CONSIDERAÇÕES FINAIS


Após a análise acerca da relevância jurídica dos fósseis na lógica de patrimônio cultural percebe-se que a legislação brasileira deve fortalecer suas normas a fim de preservar esse importante patrimônio ora relatado. A Constituição Federal de 1988 apresenta inúmeros dispositivos ressaltando os fósseis como imprescindíveis para a manutenção da identidade cultural do Brasil, devendo ser protegidos pela União, Estados, Distrito Federal e Municípios concorrentemente.

A preservação dos fósseis encaixa-se na lógica de desenvolvimento sustentável consagrada no caput do art. 225 da Constituição Federal, pois o pleno desenvolvimento socioeconômico volta-se para a preocupação das presentes e futuras gerações. É inconcebível compreender a negligência do Poder Público em combater prática de pirataria internacional, violando o ordenamento jurídico no aspecto da soberania nacional.

Os fósseis são declarados como propriedade da nação conforme previsão do Decreto lei 4146/42, devendo qualquer forma de exploração ilegal ser combatido pelo poder público. Contudo, a realidade mostra que há descaso do Estado em criar mecanismo a fim de punir os traficantes dos fósseis.

Apesar de alguns fósseis não integrarem o patrimônio cultural brasileiro, é importante que haja investimento científico para catalogá-lo, contribuindo para criar esse acervo patrimonial e ampliar o debate em torno de legislações específicas para proteger os fósseis.

Outro detalhe importante é omissão das esferas administrativas em fortalecer o intercâmbio de comunicação para prevenir o tráfico internacional de fósseis de valor cultural.
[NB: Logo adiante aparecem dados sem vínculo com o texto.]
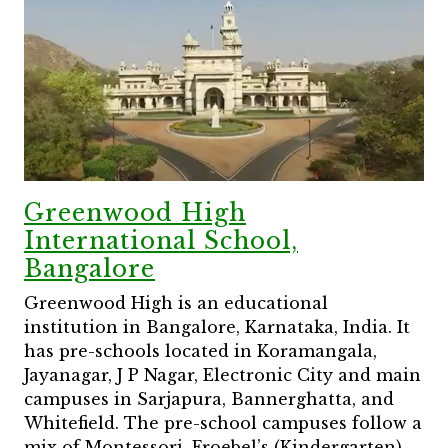
Greenwood High
International School,
Bangalore
Greenwood High is an educational
institution in Bangalore, Karnataka, India. It
has pre-schools located in Koramangala,
Jayanagar, J P Nagar, Electronic City and main
campuses in Sarjapura, Bannerghatta, and
Whitefield. The pre-school campuses follow a
mix of Montessori, Froebel’s (Kindergarten),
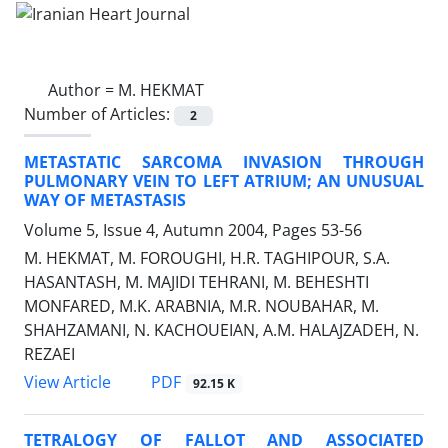
Author =
M. HEKMAT
Number of Articles:
2
METASTATIC SARCOMA INVASION THROUGH
PULMONARY VEIN TO LEFT ATRIUM; AN UNUSUAL
WAY OF METASTASIS
Volume 5, Issue 4, Autumn 2004, Pages
53-56
M. HEKMAT, M. FOROUGHI, H.R. TAGHIPOUR, S.A.
HASANTASH, M. MAJIDI TEHRANI, M. BEHESHTI
MONFARED, M.K. ARABNIA, M.R. NOUBAHAR, M.
SHAHZAMANI, N. KACHOUEIAN, A.M. HALAJZADEH, N.
REZAEI
PDF
View Article
92.15 K
TETRALOGY OF FALLOT AND ASSOCIATED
O Brasil, em relação à proteção de seu patrimônio, está na contramão de países como Espanha e Portugal, em seus ordenamentos jurídicos frente a esses delitos.

A carência de regência legislativa especial fortalece o crime organizado, ciente de que passará incólume pelas malhas punitivas.

O fortalecimento fiscalizatório em nossas fronteiras, bem como em portos, aeroportos e rodoviárias deve ter em vistas, também, a contenção do tráfico de fósseis, não menos importante que o de espécies nativas de nossa fauna e flora.

A busca de cooperação internacional na inibição do transporte ilegal de nossos minerais e fósseis daqui para além de nossa terra deve ser constante e incansável.

Enfim, a sensibilização de nosso Poder Judiciário à causa, buscando meios jurídicos válidos e consistentes de aplicação de penas punitivas severas e de resgate do material furtado através da repatriação, tornará a atividade desinteressante e economicamente inviável, o qual deve ser o objetivo perseguido.